If Dick Gephardt is good enough for everybody else, who are St. Louisans to argue? The House minority leader and presidential candidate is often the go-to guy for the Sunday-morning network chat shows as one of the talking heads who does most of the talking for the national Democratic Party. Yeah, he's also the guy who's the subject of those "Dump Gephardt" bumper stickers you see around town, but don't hold your breath on that one. There's a core of locals who can't stand the guy, but apparently not many. When real-estate whiz Bill Federer ran against Gephardt in 2000, the Republicans finally had a candidate with lots of money to finance his campaign. Despite spending more than $1 million and running as a nonpolitician, Federer only mustered 40 percent of the vote. How does Gephardt do it?
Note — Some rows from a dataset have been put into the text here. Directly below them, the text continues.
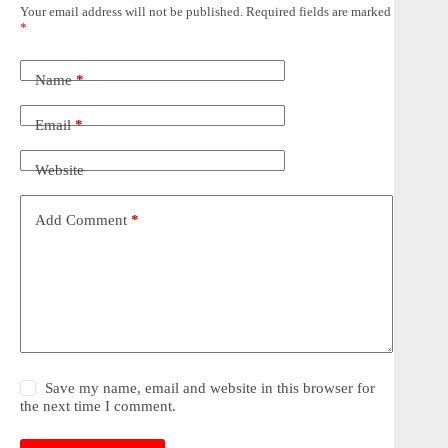
Your email address will not be published.
Required fields are marked
*
Name
*
Email
*
Website
Add Comment
*
Save my name, email and website in this browser for
the next time I comment.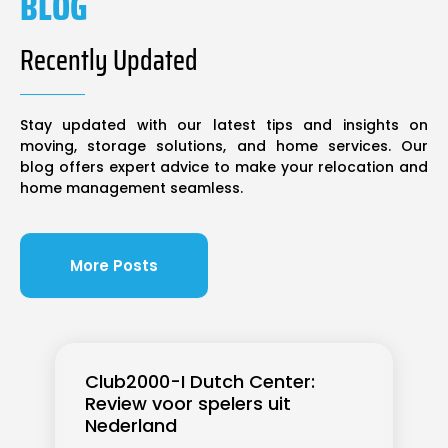
BLOG
Recently Updated
Stay updated with our latest tips and insights on
moving, storage solutions, and home services. Our
blog offers expert advice to make your relocation and
home management seamless.
More Posts
Club2000-I Dutch Center:
Review voor spelers uit
Nederland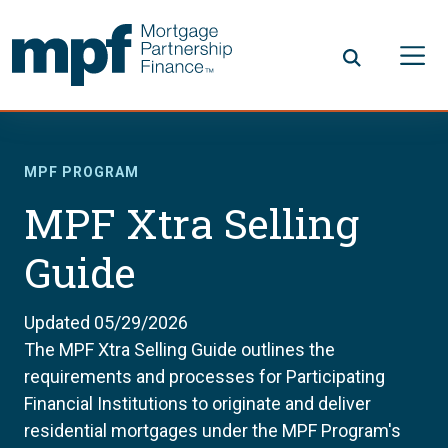
Skip to main content
FHLBC
MPF PROGRAM
MPF Xtra Selling
Guide
Updated 05/29/2026
The MPF Xtra Selling Guide outlines the
requirements and processes for Participating
Financial Institutions to originate and deliver
residential mortgages under the MPF Program's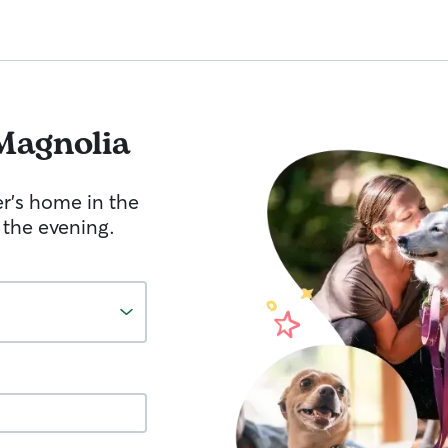
Magnolia
er's home in the
 the evening.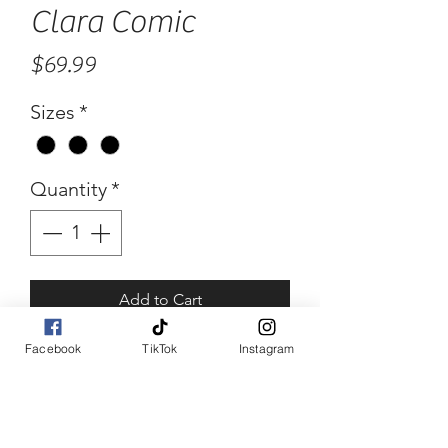
Clara Comic
Price
$69.99
Sizes
*
Quantity
*
Add to Cart
Facebook
TikTok
Instagram
Buy Now
Clara Comic
Comic print high low skirt.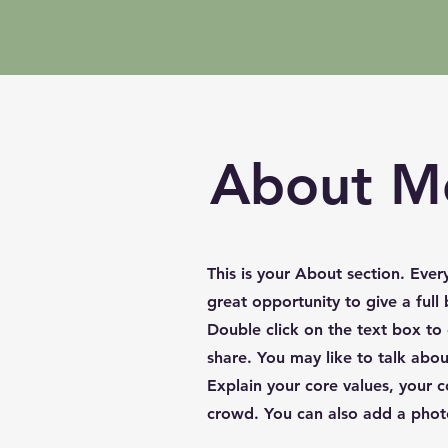
About M
This is your About section. Ever
great opportunity to give a ful
Double click on the text box to
share. You may like to talk abo
Explain your core values, your
crowd. You can also add a phot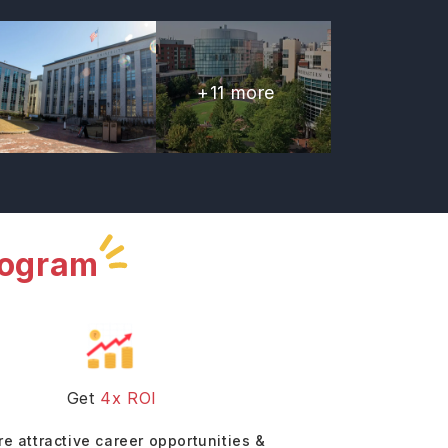
+
11
more
rogram
Get
4x ROI
re attractive career opportunities &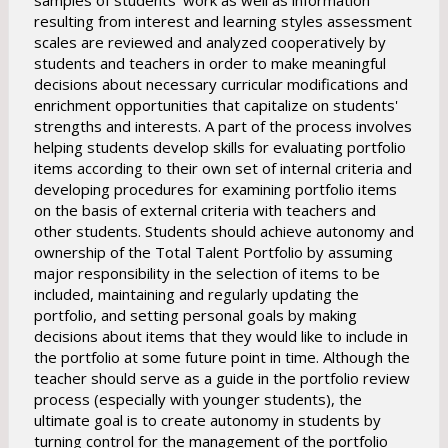
samples of students' work as well as information
resulting from interest and learning styles assessment
scales are reviewed and analyzed cooperatively by
students and teachers in order to make meaningful
decisions about necessary curricular modifications and
enrichment opportunities that capitalize on students'
strengths and interests. A part of the process involves
helping students develop skills for evaluating portfolio
items according to their own set of internal criteria and
developing procedures for examining portfolio items
on the basis of external criteria with teachers and
other students. Students should achieve autonomy and
ownership of the Total Talent Portfolio by assuming
major responsibility in the selection of items to be
included, maintaining and regularly updating the
portfolio, and setting personal goals by making
decisions about items that they would like to include in
the portfolio at some future point in time. Although the
teacher should serve as a guide in the portfolio review
process (especially with younger students), the
ultimate goal is to create autonomy in students by
turning control for the management of the portfolio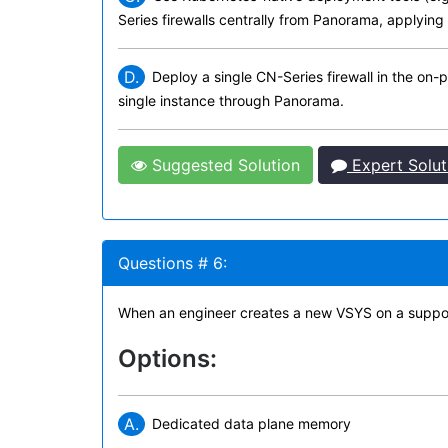
Series firewalls centrally from Panorama, applying
D.
Deploy a single CN-Series firewall in the on-
single instance through Panorama.
Suggested Solution
Expert Solut
Questions # 6:
When an engineer creates a new VSYS on a supported
Options:
A.
Dedicated data plane memory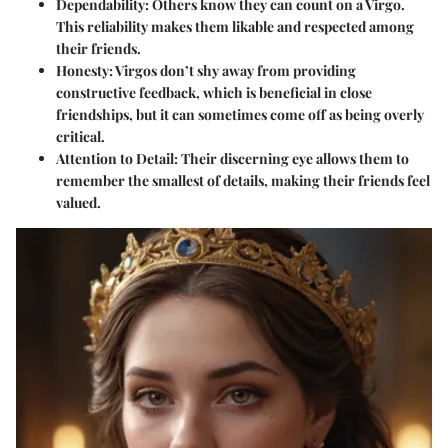
Dependability
: Others know they can count on a Virgo.
This reliability makes them likable and respected among
their friends.
Honesty
: Virgos don’t shy away from providing
constructive feedback, which is beneficial in close
friendships, but it can sometimes come off as being overly
critical.
Attention to Detail
: Their discerning eye allows them to
remember the smallest of details, making their friends feel
valued.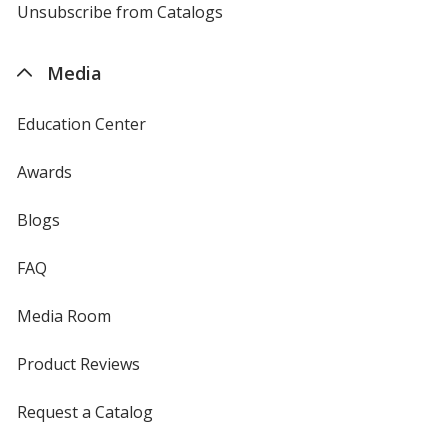
4imprint
Unsubscribe from Catalogs
sent
by
4imprint
Media
Education Center
Awards
Blogs
FAQ
Media Room
Product Reviews
Request a Catalog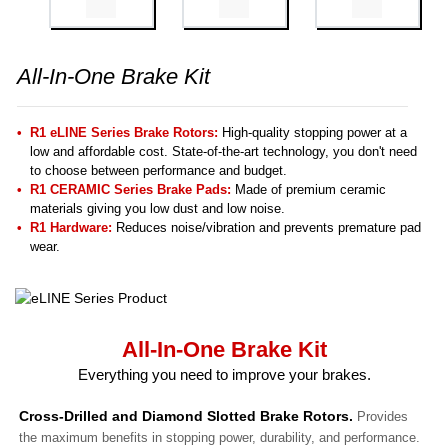
All-In-One Brake Kit
R1 eLINE Series Brake Rotors:
High-quality stopping power at a
low and affordable cost. State-of-the-art technology, you don't need
to choose between performance and budget.
R1 CERAMIC Series Brake Pads:
Made of premium ceramic
materials giving you low dust and low noise.
R1 Hardware:
Reduces noise/vibration and prevents premature pad
wear.
All-In-One Brake Kit
Everything you need to improve your brakes.
Cross-Drilled and Diamond Slotted Brake Rotors.
Provides
the maximum benefits in stopping power, durability, and performance.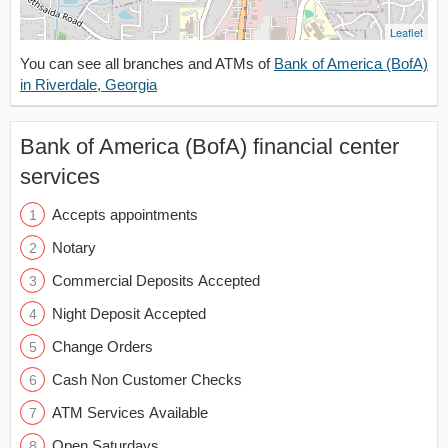
Leaflet
You can see all branches and ATMs of
Bank of America (BofA)
in Riverdale, Georgia
Bank of America (BofA) financial center
services
Accepts appointments
Notary
Commercial Deposits Accepted
Night Deposit Accepted
Change Orders
Cash Non Customer Checks
ATM Services Available
Open Saturdays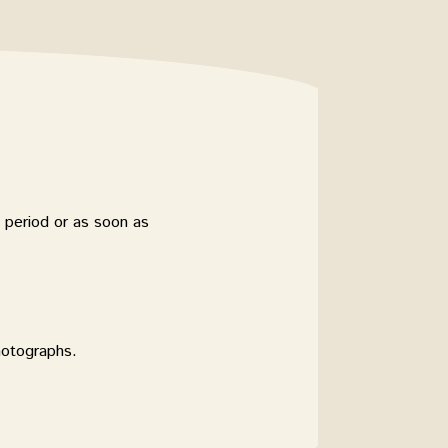
 period or as soon as
hotographs.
He was a speech major in college at Northwestern University before getting his law degree at the University of Michigan. He's big on eye contact and communication. In small groups, that works. He's a details kind of guy. Constituent service is big. And don't forget his, well, organization. Joyce Aboussie is his national political director. With her background in polling and her local connections, few trends in the district go unnoticed. Rumors circle that if Gephardt doesn't become speaker this go-around, he may hang it up. Who's next in line for that congressional seat? Francis Slay? Tom Villa? Lyda Krewson? If only Peter E. Parisi hadn't died.
The marble pedestal has crumbled, the pulpit's sunk below pew level, the flying buttresses can no longer support the weight of conscience. Truth tumbles down all over the Archdiocese of St. Louis: Our Roman Catholic priests are mere human beings -- a few of them outright criminals, others no more capable of disciplining their sexual urges than the most wanton prostitute in the Bible. Many of these men have used their power -- both sacramental and institutional -- to protect themselves and each other from consequences. Now we want only to expose, punish and banish them. Yet they, broken and humbled, are the ideal confessors, keenly aware of the twists of sin and the desperate need for a forgiveness that at first seems impossible to grant. They will not mumble mindless litanies; they will not swell with their own power as judge and divine intercessor; they will not fall back on smug religiosity. Keep them from children, by all means -- but find one for yourself and, together, pour out your sins.